TASK REQUIREMENTS: From the first line to the last, copy the data exactly and drop the pictures.

PROVIDED DATA:

++++++++++

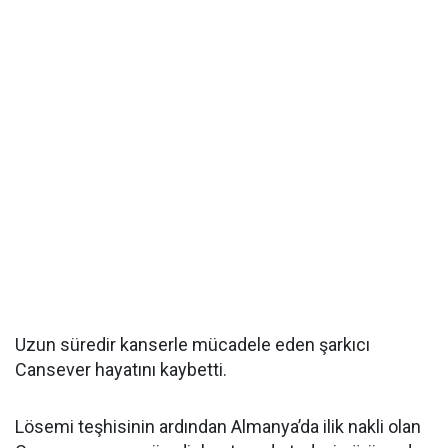
Uzun süredir kanserle mücadele eden şarkıcı
Cansever hayatını kaybetti.
Lösemi teşhisinin ardından Almanya’da ilik nakli olan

++++++++++

RESPONSE BOX:
Uzun süredir kanserle mücadele eden şarkıcı
Cansever hayatını kaybetti.
Lösemi teşhisinin ardından Almanya’da ilik nakli olan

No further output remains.